**Work required**
Below are some records; give them all again exactly, but not the pictures.

**Given records**

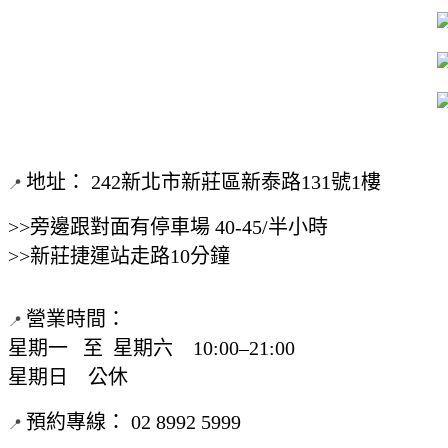
地址： 242新北市新莊區新泰路131號1樓
📍
>>旁邊跟對面有停車場 40-45/半小時
>>新莊捷運站走路10分鐘
營業時間：
📍
星期一 至 星期六 10:00–21:00
星期日 公休
預約專線： 02 8992 5999
📍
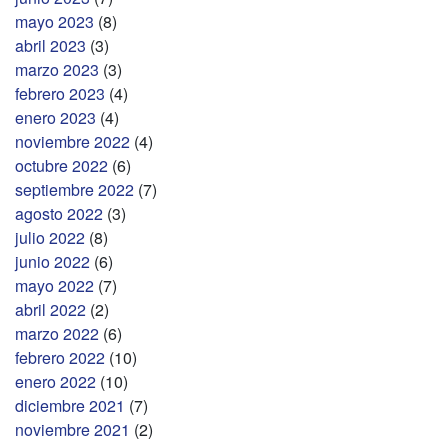
mayo 2023
(8)
abril 2023
(3)
marzo 2023
(3)
febrero 2023
(4)
enero 2023
(4)
noviembre 2022
(4)
octubre 2022
(6)
septiembre 2022
(7)
agosto 2022
(3)
julio 2022
(8)
junio 2022
(6)
mayo 2022
(7)
abril 2022
(2)
marzo 2022
(6)
febrero 2022
(10)
enero 2022
(10)
diciembre 2021
(7)
noviembre 2021
(2)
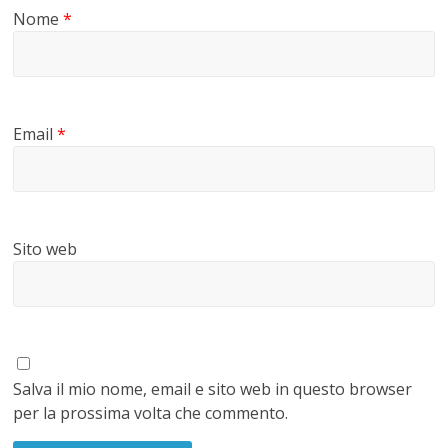
Nome
*
Email
*
Sito web
Salva il mio nome, email e sito web in questo browser
per la prossima volta che commento.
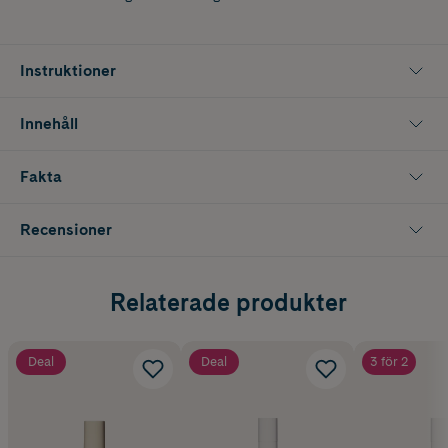
Instruktioner
Innehåll
Fakta
Recensioner
Relaterade produkter
Deal
Deal
3 för 2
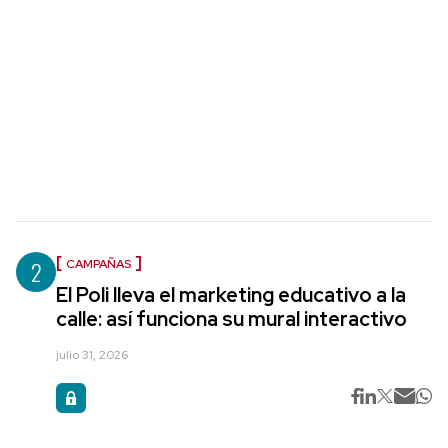
2
CAMPAÑAS
El Poli lleva el marketing educativo a la
calle: así funciona su mural interactivo
julio 31, 2026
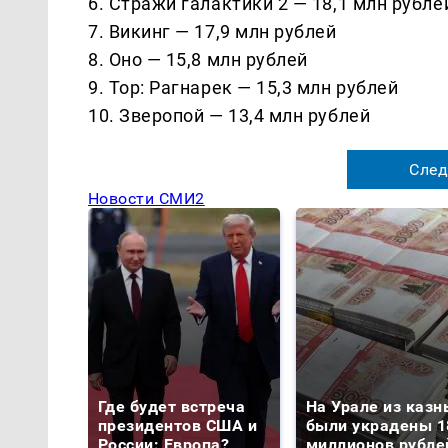
6. Стражи галактики 2 — 18,1 млн рубле
7. Викинг — 17,9 млн рублей
8. Оно — 15,8 млн рублей
9. Тор: Рагнарек — 15,3 млн рублей
10. Зверопой — 13,4 млн рублей
След
Новости СМИ2
Где будет встреча
На Урале из казн
президентов США и
были украдены 1
России: Европа?
миллионов рубле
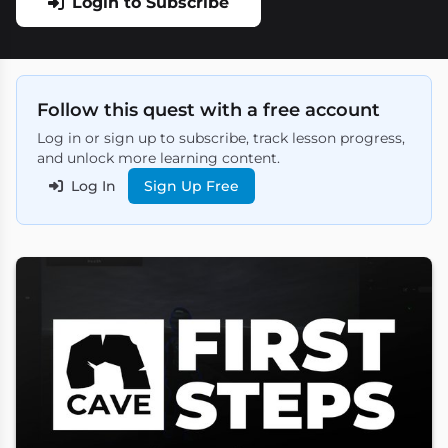
Login to Subscribe
Follow this quest with a free account
Log in or sign up to subscribe, track lesson progress,
and unlock more learning content.
Log In
Sign Up Free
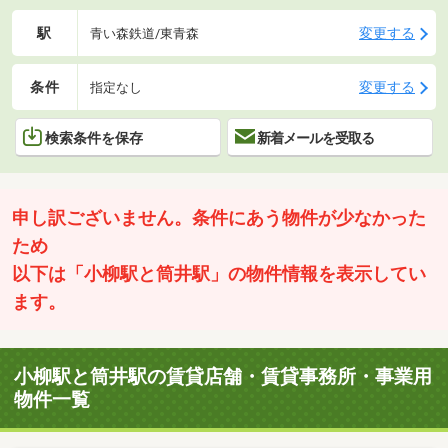
駅
変更する
青い森鉄道/東青森
条件
変更する
指定なし
検索条件を保存
新着メールを受取る
申し訳ございません。条件にあう物件が少なかった
ため
以下は「小柳駅と筒井駅」の物件情報を表示してい
ます。
小柳駅と筒井駅の賃貸店舗・賃貸事務所・事業用
物件一覧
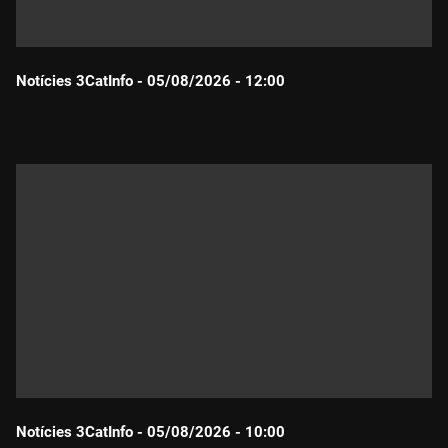
Notícies 3CatInfo - 05/08/2026 - 12:00
Durada:
Notícies 3CatInfo - 05/08/2026 - 10:00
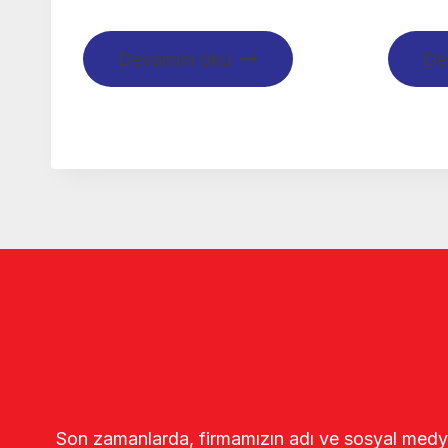
Devamını oku
De
Son zamanlarda, firmamızın adı ve sosyal medya gö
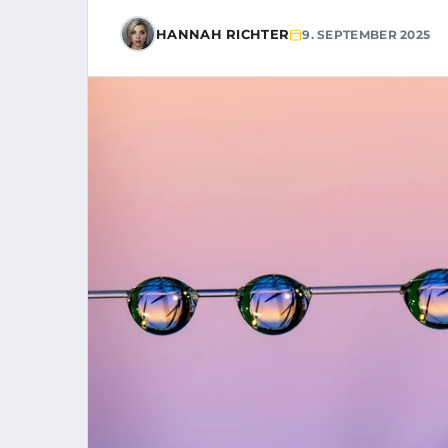
HANNAH RICHTER
9. SEPTEMBER 2025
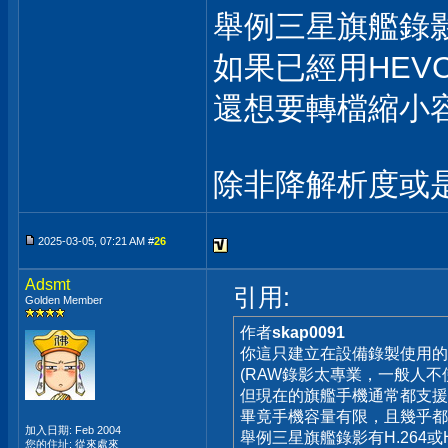
舉例三星旗艦錄影有H
如果已經用HEVC錄
還想要轉檔縮小
除非降解析度或
2025-03-05, 07:21 AM #
26
Adsmt
引用:
Golden Member
作者
skap0091
你這只建立在設備錄製使用的
(RAW錄影太專業，一般人不
但現在的旗艦手機通常都支援
畢竟手機容量有限，且幾乎都
加入日期: Feb 2004
舉例三星旗艦錄影有H.264或HE
您的住址: 從來處來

**Task result**
地址： 242新北市新莊區新泰路131號1樓
📍
>>旁邊跟對面有停車場 40-45/半小時
>>新莊捷運站走路10分鐘
營業時間：
📍
星期一 至 星期六 10:00–21:00
星期日 公休
預約專線： 02 8992 5999
📍
mayo 2023
(8)
abril 2023
(3)
marzo 2023
(3)
febrero 2023
(4)
enero 2023
(4)
noviembre 2022
(4)
octubre 2022
(6)
septiembre 2022
(7)
agosto 2022
(3)
julio 2022
(8)
junio 2022
(6)
mayo 2022
(7)
abril 2022
(2)
marzo 2022
(6)
febrero 2022
(10)
enero 2022
(10)
diciembre 2021
(7)
noviembre 2021
(2)
Nome
*
Email
*
Sito web
Salva il mio nome, email e sito web in questo browser
per la prossima volta che commento.
Instruktioner
Innehåll
Fakta
Recensioner
Relaterade produkter
Deal
Deal
3 för 2
2
CAMPAÑAS
El Poli lleva el marketing educativo a la
calle: así funciona su mural interactivo
julio 31, 2026
6. Стражи галактики 2 — 18,1 млн рубле
7. Викинг — 17,9 млн рублей
8. Оно — 15,8 млн рублей
9. Тор: Рагнарек — 15,3 млн рублей
10. Зверопой — 13,4 млн рублей
След
Новости СМИ2
Где будет встреча
На Урале из казн
президентов США и
были украдены 1
России: Европа?
миллионов рубле
Login to Subscribe
Follow this quest with a free account
Log in or sign up to subscribe, track lesson progress,
and unlock more learning content.
Log In
Sign Up Free
駅
変更する
青い森鉄道/東青森
条件
変更する
指定なし
検索条件を保存
新着メールを受取る
申し訳ございません。条件にあう物件が少なかった
ため
以下は「小柳駅と筒井駅」の物件情報を表示してい
ます。
小柳駅と筒井駅の賃貸店舗・賃貸事務所・事業用
物件一覧
Notícies 3CatInfo - 05/08/2026 - 12:00
Durada:
Notícies 3CatInfo - 05/08/2026 - 10:00
Devamını oku
De
Son zamanlarda, firmamızın adı ve sosyal medya gö
HANNAH RICHTER
9. SEPTEMBER 2025
舉例三星旗艦錄影有H
如果已經用HEVC錄
還想要轉檔縮小
除非降解析度或
2025-03-05, 07:21 AM #
26
Adsmt
引用:
Golden Member
作者
skap0091
你這只建立在設備錄製使用的
(RAW錄影太專業，一般人不
但現在的旗艦手機通常都支援
畢竟手機容量有限，且幾乎都
加入日期: Feb 2004
舉例三星旗艦錄影有H.264或HE
您的住址: 從來處來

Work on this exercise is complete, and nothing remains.